National Post (National Edition)

Arrested but innocent? There’s a fee for that

- ADAM LIPTAK

WASHINGTON • Corey Statham had $46 when he was arrested in Ramsey County, Minn., and charged with disorderly conduct. He was released two days later, and the charges were dismissed.

But the county kept $25 as a “booking fee.” It returned the remaining $21 on a debit card subject to an array of fees. It cost Statham $7.25 to withdraw what was left of his money.

The U.S. Supreme Court will soon consider whether to hear Statham’s challenge to Ramsey County’s fundraisin­g efforts, part of a national trend to extract fees and fines from people enmeshed in the criminal justice system.

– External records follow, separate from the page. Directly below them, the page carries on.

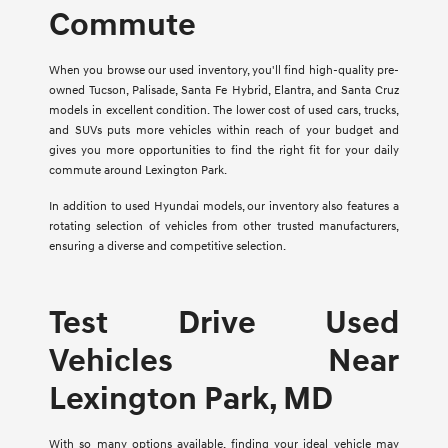
Commute
When you browse our used inventory, you'll find high-quality pre-
owned Tucson, Palisade, Santa Fe Hybrid, Elantra, and Santa Cruz
models in excellent condition. The lower cost of used cars, trucks,
and SUVs puts more vehicles within reach of your budget and
gives you more opportunities to find the right fit for your daily
commute around Lexington Park.
In addition to used Hyundai models, our inventory also features a
rotating selection of vehicles from other trusted manufacturers,
ensuring a diverse and competitive selection.
Test Drive Used
Vehicles Near
Lexington Park, MD
With so many options available, finding your ideal vehicle may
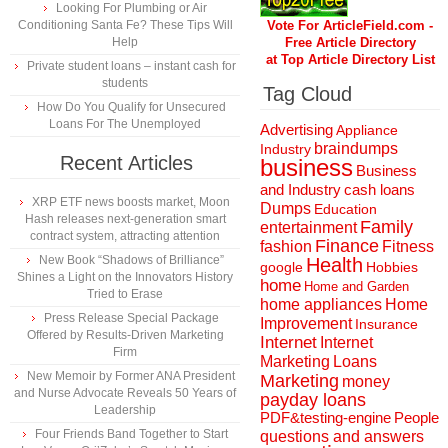
Looking For Plumbing or Air
Conditioning Santa Fe? These Tips Will
Vote For ArticleField.com -
Help
Free Article Directory
at Top Article Directory List
Private student loans – instant cash for
students
Tag Cloud
How Do You Qualify for Unsecured
Loans For The Unemployed
Advertising
Appliance
braindumps
Industry
Recent Articles
business
Business
and Industry
cash loans
XRP ETF news boosts market, Moon
Dumps
Education
Hash releases next-generation smart
Family
entertainment
contract system, attracting attention
Finance
fashion
Fitness
New Book “Shadows of Brilliance”
Health
Hobbies
google
Shines a Light on the Innovators History
home
Home and Garden
Tried to Erase
home appliances
Home
Press Release Special Package
Improvement
Insurance
Offered by Results-Driven Marketing
Internet
Internet
Firm
Marketing
Loans
New Memoir by Former ANA President
Marketing
money
and Nurse Advocate Reveals 50 Years of
payday loans
Leadership
People
PDF&testing-engine
Four Friends Band Together to Start
questions and answers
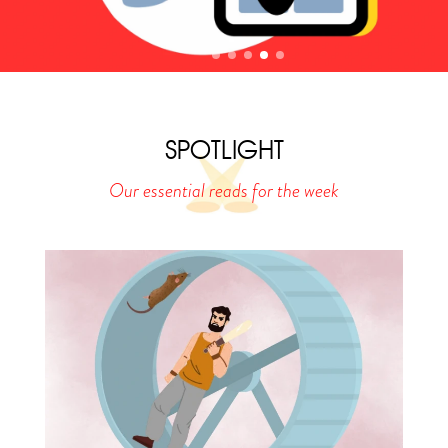
SPOTLIGHT
Our essential reads for the week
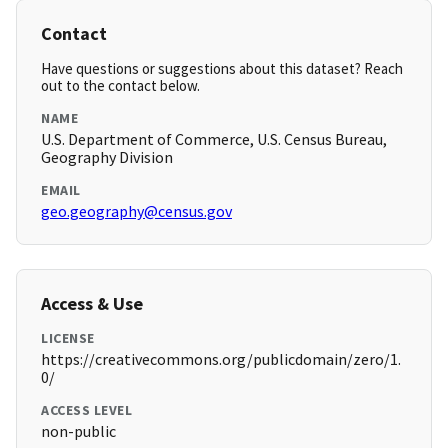
Contact
Have questions or suggestions about this dataset? Reach
out to the contact below.
NAME
U.S. Department of Commerce, U.S. Census Bureau,
Geography Division
EMAIL
geo.geography@census.gov
Access & Use
LICENSE
https://creativecommons.org/publicdomain/zero/1.
0/
ACCESS LEVEL
non-public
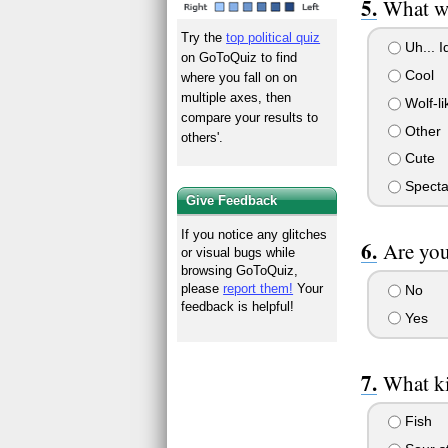
What wo
Try the
top political quiz
Uh... Id
on GoToQuiz to find
Cool
where you fall on on
multiple axes, then
Wolf-li
compare your results to
Other
others'.
Cute
Specta
Give Feedback
If you notice any glitches
Are you
or visual bugs while
browsing GoToQuiz,
please
report them!
Your
No
feedback is helpful!
Yes
What ki
Fish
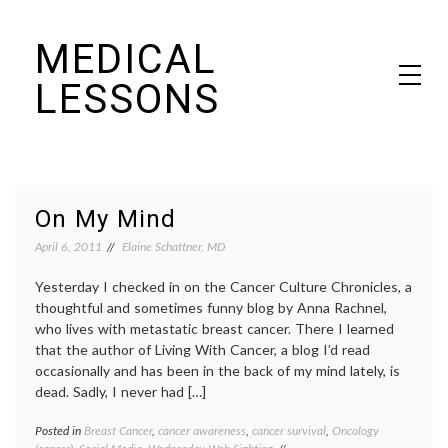
Skip
MEDICAL
to
content
LESSONS
Dr. Elaine Schattner's notes on becoming educated as a patient
On My Mind
April 6, 2011
Elaine Schattner, MD
Yesterday I checked in on the Cancer Culture Chronicles, a
thoughtful and sometimes funny blog by Anna Rachnel,
who lives with metastatic breast cancer. There I learned
that the author of Living With Cancer, a blog I’d read
occasionally and has been in the back of my mind lately, is
dead. Sadly, I never had […]
Posted in
Breast Cancer
,
cancer awareness
,
cancer survival
,
Oncology
Tagge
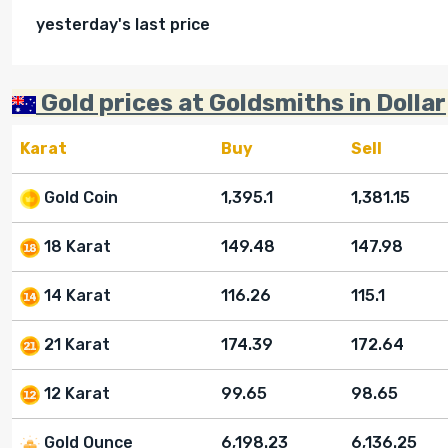
yesterday's last price
Gold prices at Goldsmiths in Dollar
Karat
Buy
Sell
Gold Coin
1,395.1
1,381.15
18 Karat
149.48
147.98
14 Karat
116.26
115.1
21 Karat
174.39
172.64
12 Karat
99.65
98.65
Gold Ounce
6,198.23
6,136.25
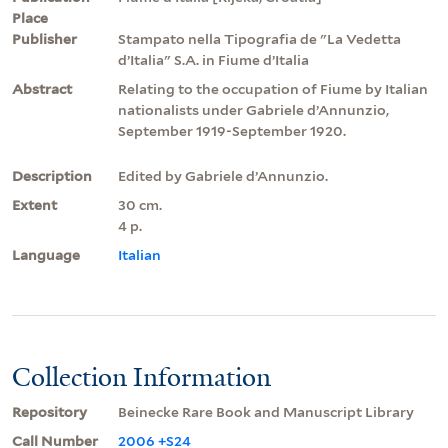
Place
Publisher
Stampato nella Tipografia de "La Vedetta
d’Italia" S.A. in Fiume d’Italia
Abstract
Relating to the occupation of Fiume by Italian
nationalists under Gabriele d’Annunzio,
September 1919-September 1920.
Description
Edited by Gabriele d’Annunzio.
Extent
30 cm.
4 p.
Language
Italian
Collection Information
Repository
Beinecke Rare Book and Manuscript Library
Call Number
2006 +S24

Kentucky bills people held in its jails for the costs of incarcerat­ion, even if all charges are later dismissed. In Colorado, five towns raise more than 30 per cent of their revenue from traffic tickets and fines. In Ferguson, Mo., “city officials have consistent­ly set maximizing revenue as the priority for Ferguson’s law enforcemen­t activity,” a Justice Department report found last year.

An unusual coalition of civil rights organizati­ons, criminal defence lawyers and conservati­ve and libertaria­n groups have challenged these sorts of policies, saying they confiscate private property without constituti­onal protection­s and lock poor people into a cycle of fines, debts and jail.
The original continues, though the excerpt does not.